TORONTO (Apr. 12) — After missing the playoffs in 10 of the past 11 years, the Maple Leafs return to the Stanley Cup hunt against the worst team in National Hockey League history.

Yes, without a doubt, the Washington Capitals are the most inept group of athletes to ever disgrace an arena near you. It’s right there… on Page 158 of the NHL Official Guide & Record Book.

See for yourself:


Alright… so, minor detail: it was 42 years ago.

Still, there is no debating that Washington is the worst NHL outfit of all time.

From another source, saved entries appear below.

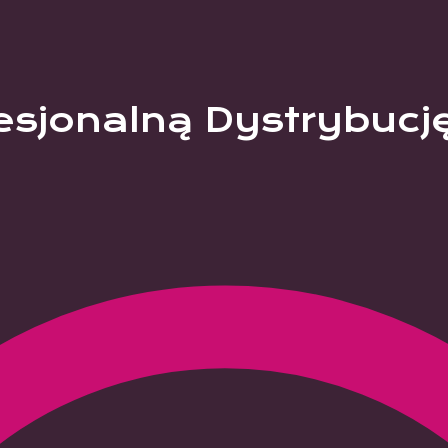
esjonalną Dystrybucj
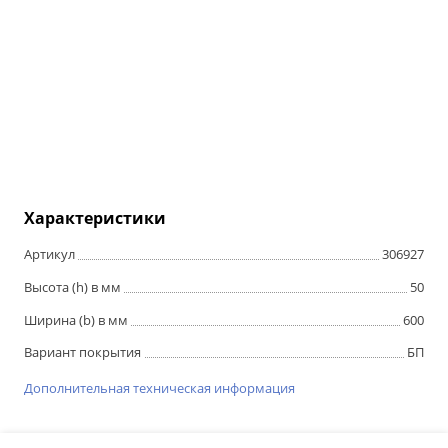
Характеристики
Артикул
306927
Высота (h) в мм
50
Ширина (b) в мм
600
Вариант покрытия
БП
Дополнительная техническая информация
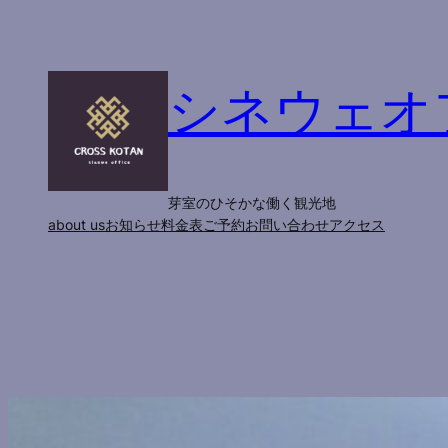
内
容
を
シネウェオ
ス
キ
ッ
プ
芽室のひそかな働く観光地
about us
お知らせ
料金表
ご予約
お問い合わせ
アクセス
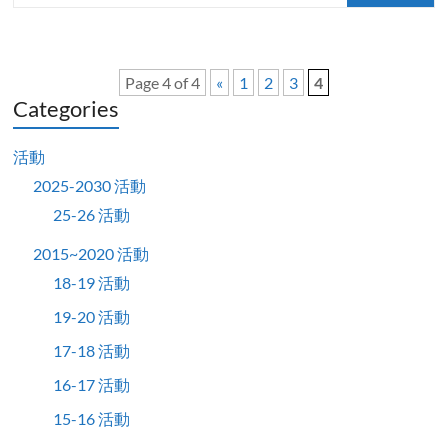
Page 4 of 4
«
1
2
3
4
Categories
活動
2025-2030 活動
25-26 活動
2015~2020 活動
18-19 活動
19-20 活動
17-18 活動
16-17 活動
15-16 活動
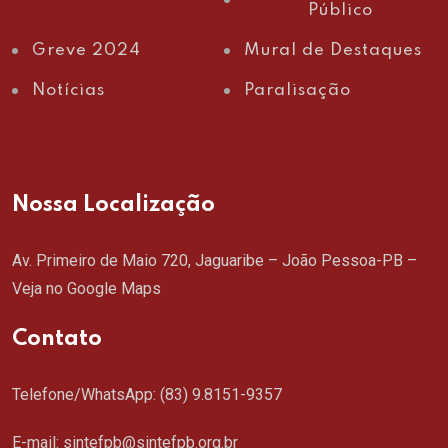
Público
Greve 2024
Mural de Destaques
Notícias
Paralisação
Nossa Localização
Av. Primeiro de Maio 720, Jaguaribe – João Pessoa-PB –
Veja no Google Maps
Contato
Telefone/WhatsApp:
(83) 9.8151-9357
E-mail: sintefpb@sintefpb.org.br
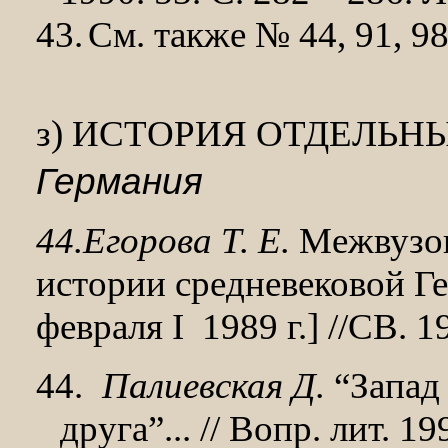
43.
См. также № 44, 91, 98
з) ИСТОРИЯ ОТДЕЛЬН
Германия
44.Егорова Т. Е.
Межвузов
истории средневековой Г
февраля I
1989 г.] //СВ. 
44.
Палиевская Д.
“Запад 
друга”... // Вопр. лит. 199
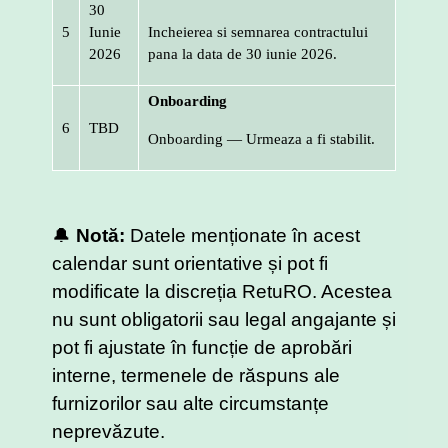
30
5
Iunie
Incheierea si semnarea contractului
2026
pana la data de 30 iunie 2026.
Onboarding
6
TBD
Onboarding — Urmeaza a fi stabilit.
🔔
Notă:
Datele menționate în acest
calendar sunt orientative și pot fi
modificate la discreția RetuRO. Acestea
nu sunt obligatorii sau legal angajante și
pot fi ajustate în funcție de aprobări
interne, termenele de răspuns ale
furnizorilor sau alte circumstanțe
neprevăzute.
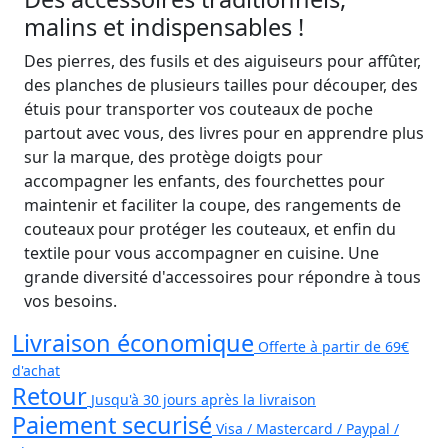
malins et indispensables !
Des pierres, des fusils et des aiguiseurs pour affûter,
des planches de plusieurs tailles pour découper, des
étuis pour transporter vos couteaux de poche
partout avec vous, des livres pour en apprendre plus
sur la marque, des protège doigts pour
accompagner les enfants, des fourchettes pour
maintenir et faciliter la coupe, des rangements de
couteaux pour protéger les couteaux, et enfin du
textile pour vous accompagner en cuisine. Une
grande diversité d'accessoires pour répondre à tous
vos besoins.
Livraison économique
Offerte à partir de 69€
d'achat
Retour
Jusqu'à 30 jours après la livraison
Paiement securisé
Visa / Mastercard / Paypal /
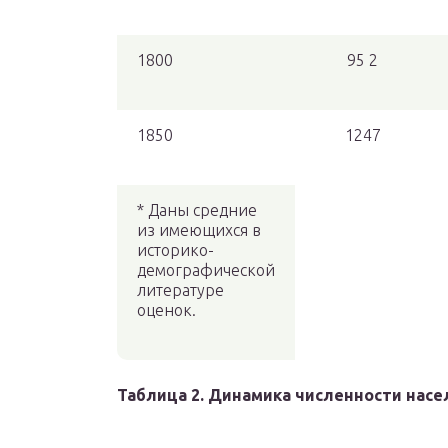
1800
95 2
1850
1247
* Даны средние
из имеющихся в
историко-
демографической
литературе
оценок.
Таблица 2. Динамика численности насел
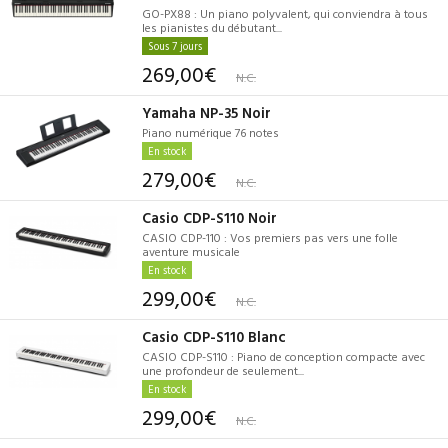
GO-PX88 : Un piano polyvalent, qui conviendra à tous
les pianistes du débutant...
Sous 7 jours
269,00€
N.C.
Yamaha NP-35 Noir
Piano numérique 76 notes
En stock
279,00€
N.C.
Casio CDP-S110 Noir
CASIO CDP-110 : Vos premiers pas vers une folle
aventure musicale
En stock
299,00€
N.C.
Casio CDP-S110 Blanc
CASIO CDP-S110 : Piano de conception compacte avec
une profondeur de seulement...
En stock
299,00€
N.C.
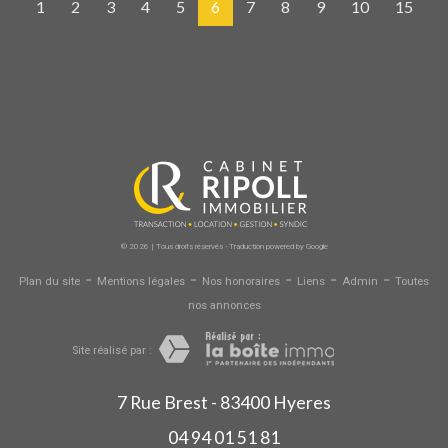
1
2
3
4
5
6
7
8
9
10
15
© 2026 | Tous droits réservés - Traduction powered by Google
-
-
-
-
-
Plan du site
Mentions légales
Nos honoraires
Liens
Admin
Toutes
nos annonces
Site réalisé par :
7 Rue Brest - 83400 Hyeres
04 94 01 51 81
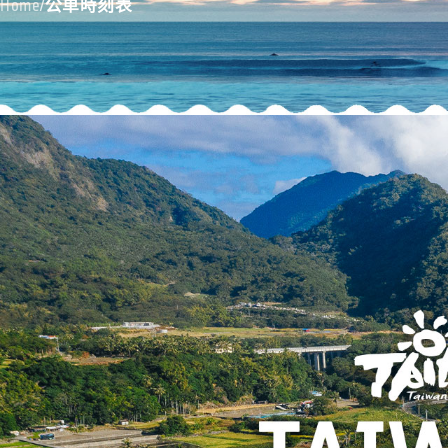
Home
/
公車時刻表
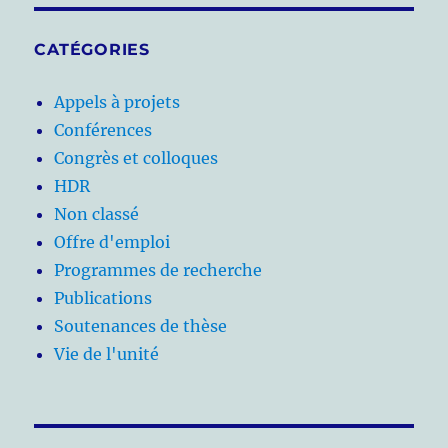
CATÉGORIES
Appels à projets
Conférences
Congrès et colloques
HDR
Non classé
Offre d'emploi
Programmes de recherche
Publications
Soutenances de thèse
Vie de l'unité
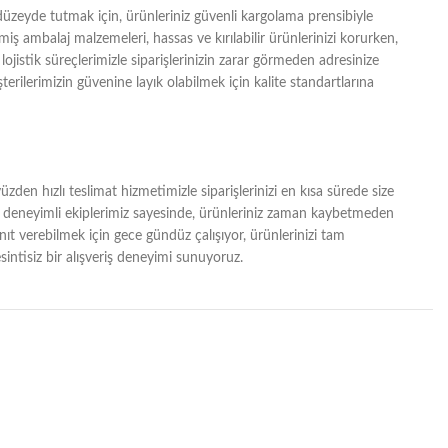
zeyde tutmak için, ürünleriniz güvenli kargolama prensibiyle
lmiş ambalaj malzemeleri, hassas ve kırılabilir ürünlerinizi korurken,
lojistik süreçlerimizle siparişlerinizin zarar görmeden adresinize
erilerimizin güvenine layık olabilmek için kalite standartlarına
zden hızlı teslimat hizmetimizle siparişlerinizi en kısa sürede size
ğı ve deneyimli ekiplerimiz sayesinde, ürünleriniz zaman kaybetmeden
yanıt verebilmek için gece gündüz çalışıyor, ürünlerinizi tam
intisiz bir alışveriş deneyimi sunuyoruz.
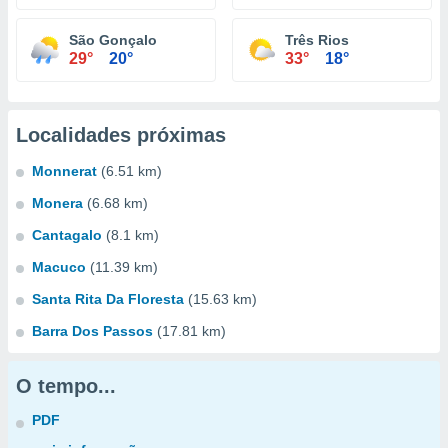
São Gonçalo
Três Rios
29°
20°
33°
18°
Localidades próximas
Monnerat
(6.51 km)
Monera
(6.68 km)
Cantagalo
(8.1 km)
Macuco
(11.39 km)
Santa Rita Da Floresta
(15.63 km)
Barra Dos Passos
(17.81 km)
O tempo...
PDF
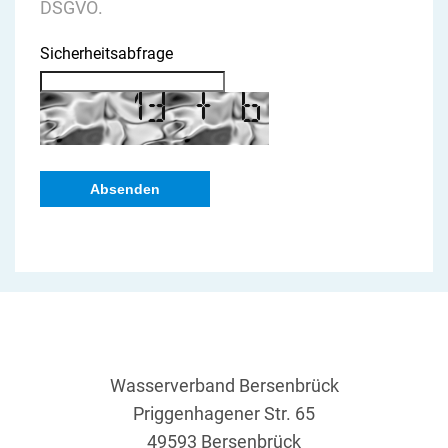
DSGVO
.
Sicherheitsabfrage
Wasserverband Bersenbrück
Priggenhagener Str. 65
49593 Bersenbrück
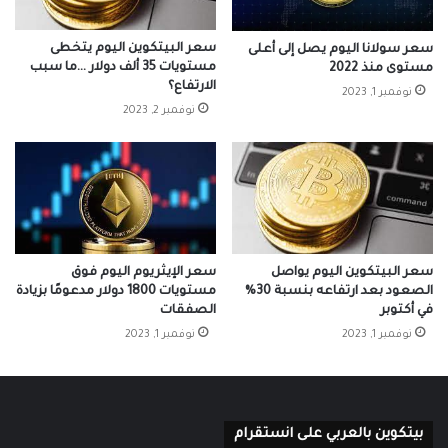
سعر البيتكوين اليوم يتخطى
سعر سولانا اليوم يصل إلى أعلى
مستويات 35 ألف دولار …ما سبب
مستوى منذ 2022
الارتفاع؟
نوفمبر 1, 2023
نوفمبر 2, 2023
سعر البيتكوين اليوم يواصل
سعر الإيثريوم اليوم فوق
الصعود بعد ارتفاعه بنسبة 30%
مستويات 1800 دولار مدعومًا بزيادة
في أكتوبر
الصفقات
نوفمبر 1, 2023
نوفمبر 1, 2023
بيتكوين بالعربي على انستقرام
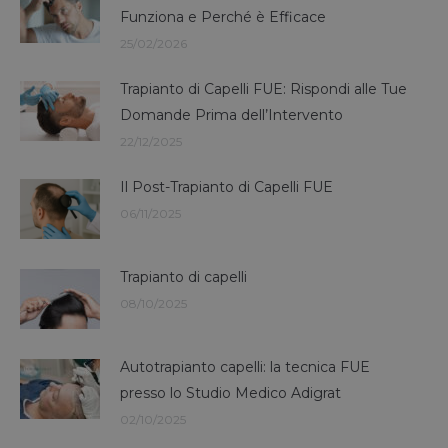
Funziona e Perché è Efficace
25/02/2026
Trapianto di Capelli FUE: Rispondi alle Tue
Domande Prima dell’Intervento
22/12/2025
Il Post-Trapianto di Capelli FUE
06/11/2025
Trapianto di capelli
08/10/2025
Autotrapianto capelli: la tecnica FUE
presso lo Studio Medico Adigrat
02/10/2025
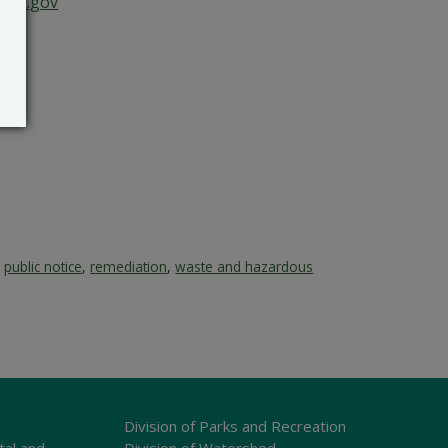
are.gov
,
public notice
,
remediation
,
waste and hazardous
Division of Parks and Recreation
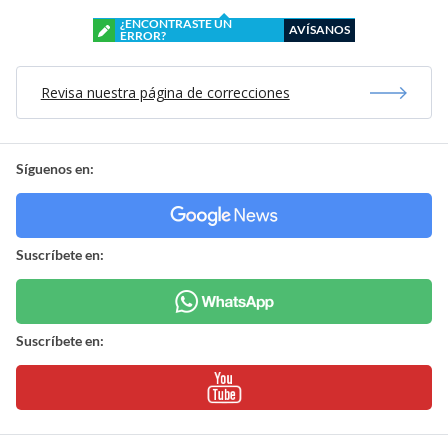
¿ENCONTRASTE UN
AVÍSANOS
ERROR?
Revisa nuestra página de correcciones
Síguenos en:
Suscríbete en:
Suscríbete en:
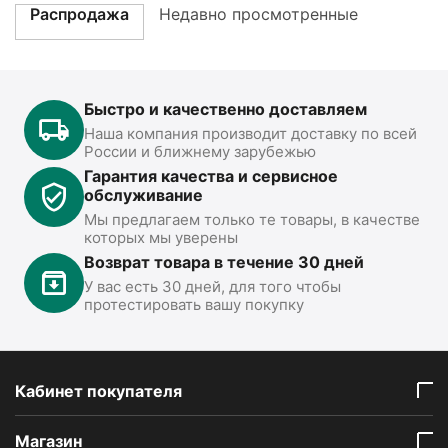
Распродажа
Недавно просмотренные
Быстро и качественно доставляем
Наша компания производит доставку по всей
России и ближнему зарубежью
Гарантия качества и сервисное
обслуживание
Мы предлагаем только те товары, в качестве
которых мы уверены
Возврат товара в течение 30 дней
У вас есть 30 дней, для того чтобы
протестировать вашу покупку
Кабинет покупателя
Mагазин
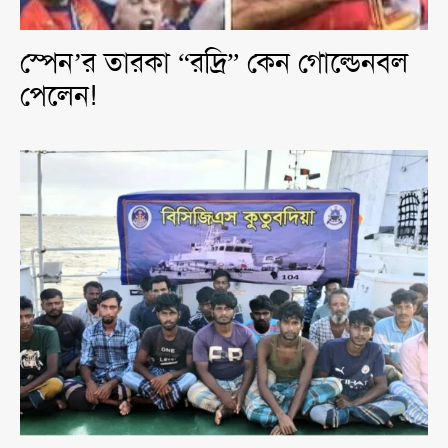
স্পেন’র তারকা “রদ্রি” কেন গোল্ডেনবল
পেলেন!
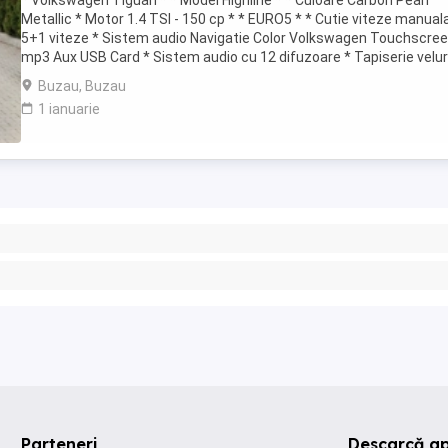
* Volkswagen Tiguan * * Model Highline * * Culoare Carbon Pearl
Metallic * Motor 1.4 TSI - 150 cp * * EURO5 * * Cutie viteze manual
5+1 viteze * Sistem audio Navigatie Color Volkswagen Touchscree
mp3 Aux USB Card * Sistem audio cu 12 difuzoare * Tapiserie velur
impecabila * Incalzire ...
Buzau, Buzau
1 ianuarie
Parteneri
Descarcă ap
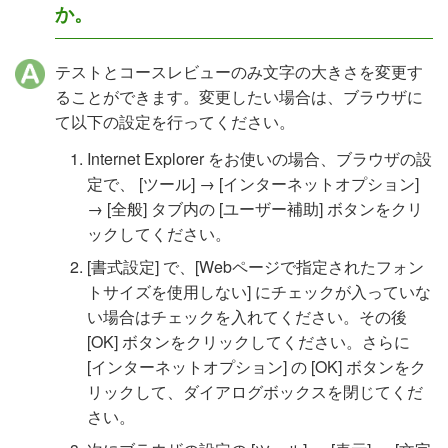
か。
テストとコースレビューのみ文字の大きさを変更す
ることができます。変更したい場合は、ブラウザに
て以下の設定を行ってください。
Internet Explorer をお使いの場合、ブラウザの設
定で、 [ツール] → [インターネットオプション]
→ [全般] タブ内の [ユーザー補助] ボタンをクリ
ックしてください。
[書式設定] で、[Webページで指定されたフォン
トサイズを使用しない] にチェックが入っていな
い場合はチェックを入れてください。その後
[OK] ボタンをクリックしてください。さらに
[インターネットオプション] の [OK] ボタンをク
リックして、ダイアログボックスを閉じてくだ
さい。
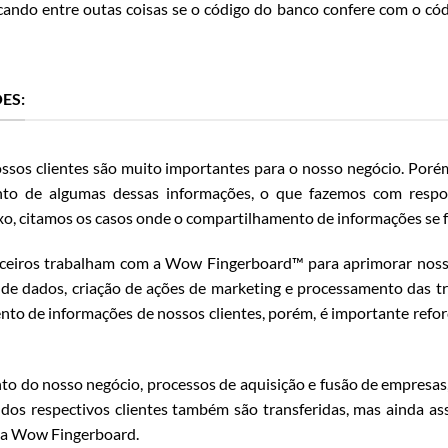
ndo entre outas coisas se o código do banco confere com o códig
ES:
ossos clientes são muito importantes para o nosso negócio. Porém,
to de algumas dessas informações, o que fazemos com respo
ixo, citamos os casos onde o compartilhamento de informações se f
ceiros trabalham com a Wow Fingerboard™ para aprimorar nosso 
e de dados, criação de ações de marketing e processamento das t
nto de informações de nossos clientes, porém, é importante refor
o do nosso negócio, processos de aquisição e fusão de empresas,
dos respectivos clientes também são transferidas, mas ainda assi
da Wow Fingerboard.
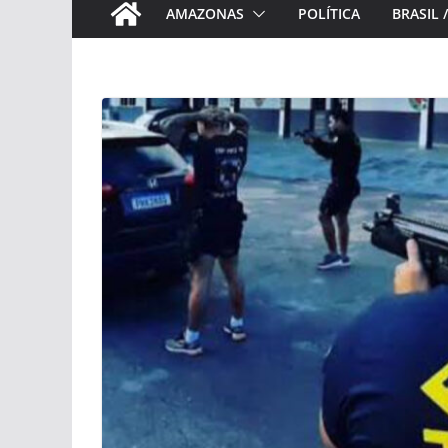
AMAZONAS
POLÍTICA
BRASIL 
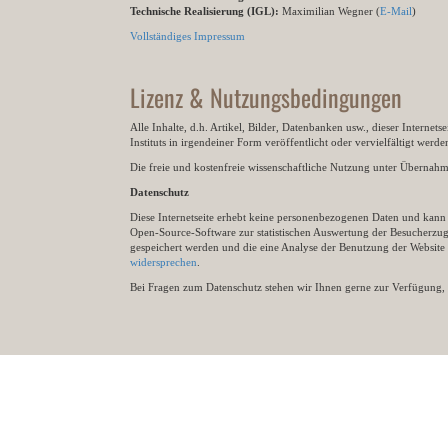
Technische Realisierung (IGL):
Maximilian Wegner (
E-Mail
)
Vollständiges Impressum
Lizenz & Nutzungsbedingungen
Alle Inhalte, d.h. Artikel, Bilder, Datenbanken usw., dieser Internet
Instituts in irgendeiner Form veröffentlicht oder vervielfältigt wer
Die freie und kostenfreie wissenschaftliche Nutzung unter Übernahme 
Datenschutz
Diese Internetseite erhebt keine personenbezogenen Daten und kann ü
Open-Source-Software zur statistischen Auswertung der Besucherzugr
gespeichert werden und die eine Analyse der Benutzung der Websit
widersprechen
.
Bei Fragen zum Datenschutz stehen wir Ihnen gerne zur Verfügung,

Where, prey–tell, are Dave Kryskow, Ron Lalonde, Jim Hrycuik and Bob Gryp when you need ’em? Yup… guys you’ve never hear of. Guys, in fact, that may never have heard of themselves. But, all key components of the expansion Capitals in 1974–75. Alas, I nearly forgot Bill Mikkelson. The lone member of that sorry squad that should be in the Hockey Hall of Fame. Solely for his worst–ever figure of minus–82 on the Washington blue–line — a mere 217 lengths beneath Bobby Orr of the Bruins, who recorded an otherworldly plus–135 that season. A couple of former Maple Leafs were ordained to be part of the ’74–75 Caps: Goalie Ron Low (48 GP / 8–36–2 / 235 GA / 5.45 GAA). And, left–winger Denis Dupere (53–20–15–35 / minus–41), who finished second in team–scoring to Minnesota native Tommy Williams (58 points).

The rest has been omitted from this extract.